This time of year we can start to feel drained and tired and some having low mood. On of the factor can be lacking Vitamin D which can be really prevalent in the winter when you’re not obtaining any vitamins D from the sun.
Vitamin D, sometimes called the sunshine vitamin has a unique relationship with the skin, as it is the site of its synthesis and action and regulates the normal levels of calcium in the blood. Recent research has shed light on this once forgotten vitamin. It has been shown to regulate the growth of skin cells and the production of the oily skin secretion, sebum.

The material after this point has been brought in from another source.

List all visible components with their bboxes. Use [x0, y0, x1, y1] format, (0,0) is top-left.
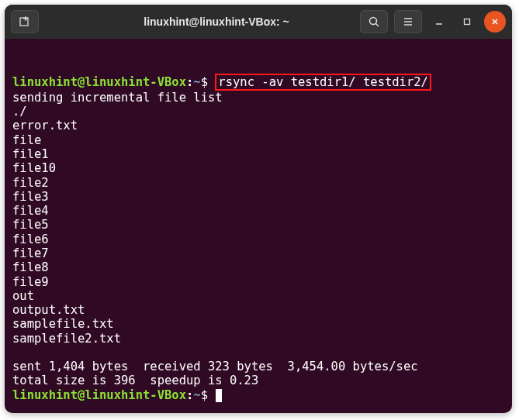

It helps protect your skin cells from oxidative damage and regulates the skin’s immune responses. But it’s action goes further. Growing evidence shows that it plays a vital role in multiple aspects of human physiology but more importantly at this time of year sub-optimal levels may be widespread and therefore contribute to ill health in a number of ways:
The molecular basis for thinking vitamin D has the potential to prevent cancer lies in its role in a wide range of cellular mechanisms central to the development of cancer. A study using data on over 4 million cancer patients from13 different countries showed a marked increase in some cancer risks in countries with less sun and another large study found correlations between vitamin D levels and cancer. The authors suggested that intake of an additional 1,000 international units (IU) (or 25 micrograms) of vitamin D daily reduced an individual’s colon cancer risk by 50%, and breast and ovarian cancer risks by 30%. Low levels of vitamin D in the blood stream have been correlated with breast cancer disease progression and bone metastases.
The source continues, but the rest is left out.